Actually, for a light romantic comedy (which this is for a while), she’s pretty good. In the early part of the film, McCrea wields a dashing tongue as he dispenses deadpan lines in the style of Bob Hope. This kind of humor is tough to do but they walk that razor’s edge and mostly do it well.
Known in the credits simply as “The Girl,” this is one of Veronica Lake’s first leading roles. She’s in Hollywood and ready to call it quits in her attempt to make it in pictures. She’s nearly penniless but happens upon Sullivan in a small diner where she sees that he hasn’t the means to pay for even a coffee and a donut. She chips in and they soon become a traveling pair (or three, if you count the hair).
Sullivan soon tires of the hard life and heads back to his real life with The Girl in tow who is clearly smitten with him for more reasons than just a casting opportunity. But Sullivan is already married and just generally plays hard-to-get.
This is all pretty good up to this point. Then the movie desires to go against its own ultimate theme (people would rather laugh than see something “deep”), and the movie goes “deep.” Sullivan, having witnessed the hard lives of the bums, tramps, vagrants, and hobos, goes on a walkabout handing out five-dollar bills to every drifter on the street.

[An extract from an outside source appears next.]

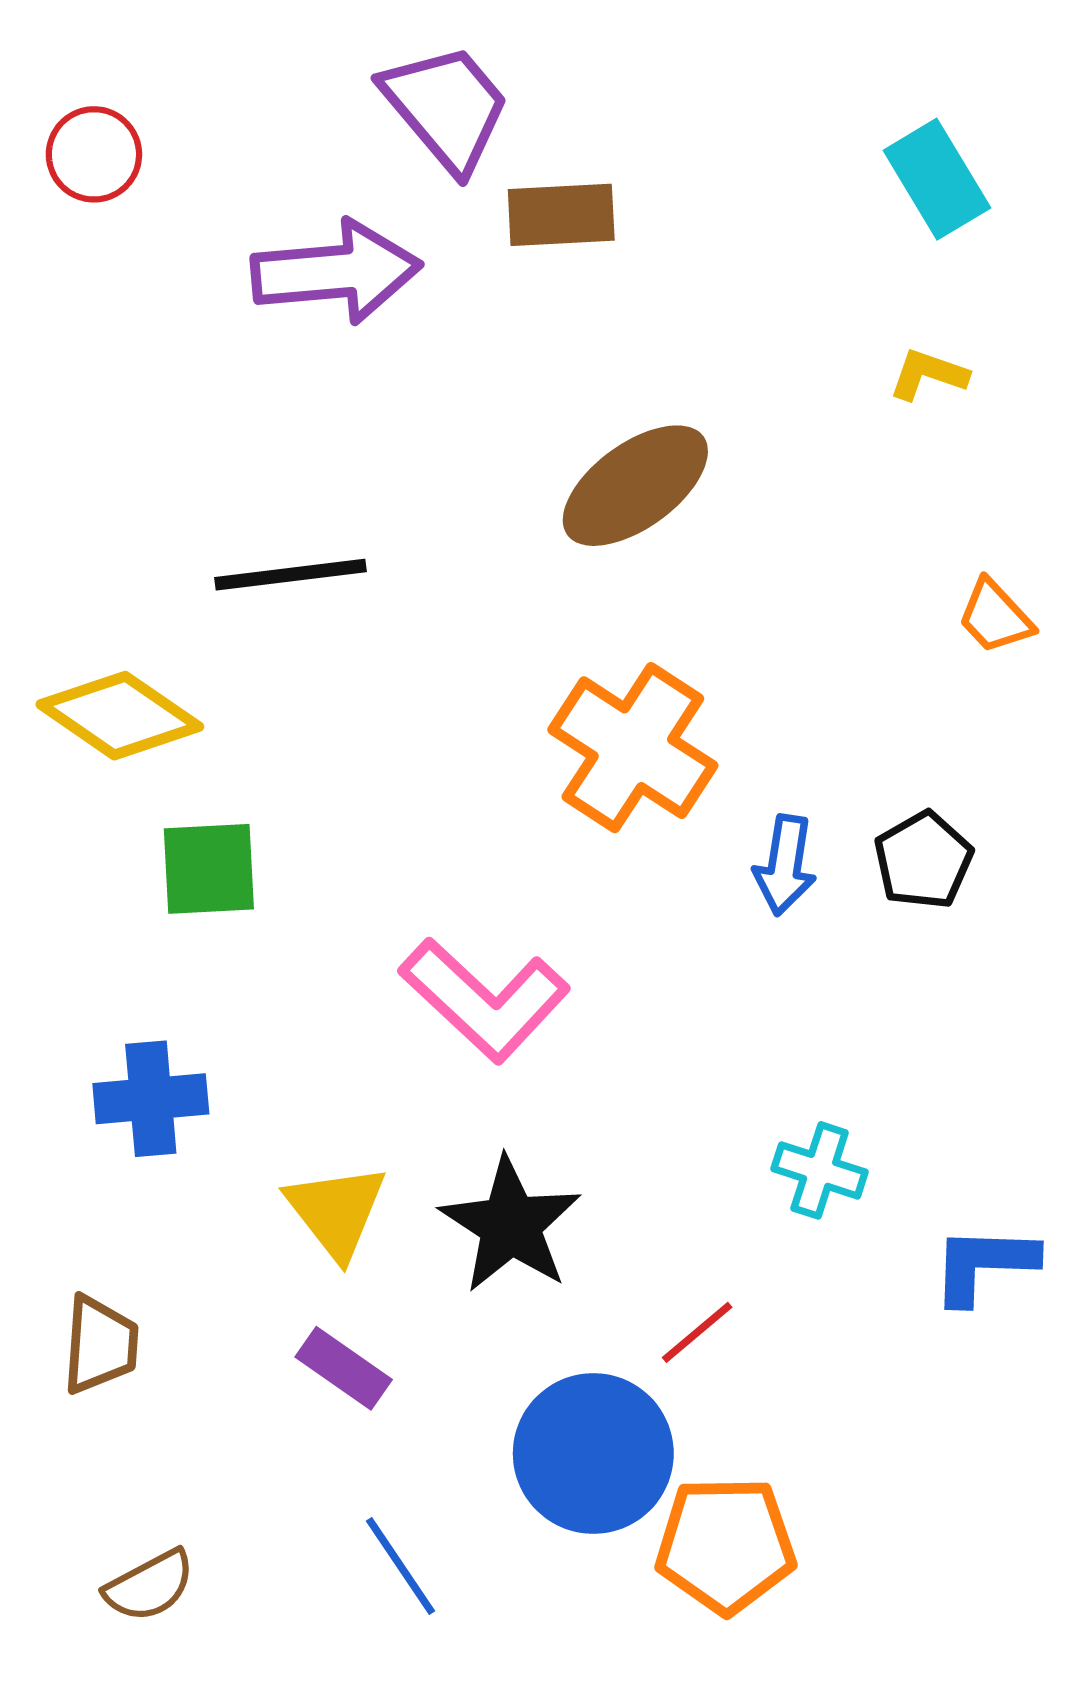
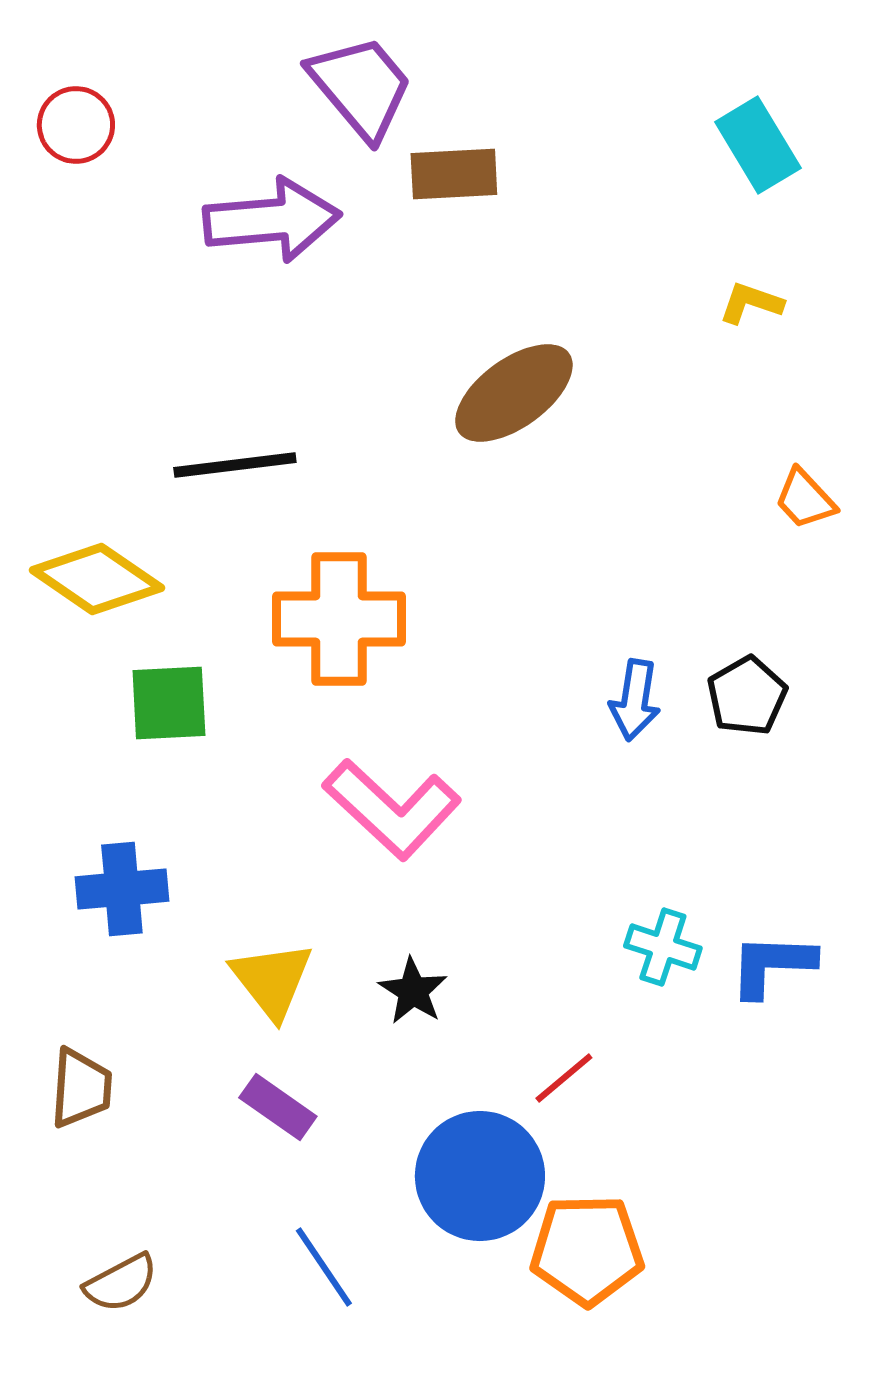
orange cross: (633, 748) -> (339, 619), moved, turned -33
black star: (511, 1225) -> (413, 991), size x0.6
blue L-shape: (984, 1264) -> (772, 965), moved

In a scene that could not play out today, one of these noble “homeless” people sees the money he’s passing out and assaults Sullivan. He knocks him over the head and takes all his money. Sullivan’s true (and hard) travels then begin in a bit of a mess of a spliced-on “deep” movie.
The water has leaked out of this film by this point but, of course, they make it back kinda-sorta to the light comedy at the very end and achieve very little other than cinematic whiplash. This movie is worth watching if only to see Lake in her hobo attire. You would never know there’s a Super Breck Girl underneath all that.
Well, maybe, if you look real close. But in the film, you never get a clear, clean shot such as this:
One of the problems (other than just changing the entire tone of the film) when Sullivan goes on his Harsh Travels is that he’s then split from Veronica Lake. Whatever chemistry they had (and it was rudimentary but fairly well done) is lost. You then wonder why they are bothering to do this. Maybe it was just to get to the scene (and it’s a good one) in the black church with a terrific speech given by the pastor.
Still, early in the film there is some good and “heavy” dialogue. His butler is decidedly against his foolish plan and states:
You see, sir, rich people and theorists - who are usually rich people - think of poverty in the negative, as the lack of riches - as disease might be called the lack of health. But it isn't, sir. Poverty is not the lack of anything, but a positive plague, virulent in itself, contagious as cholera, with filth, criminality, vice and despair as only a few of its symptoms. It is to be stayed away from, even for purposes of study. It is to be shunned.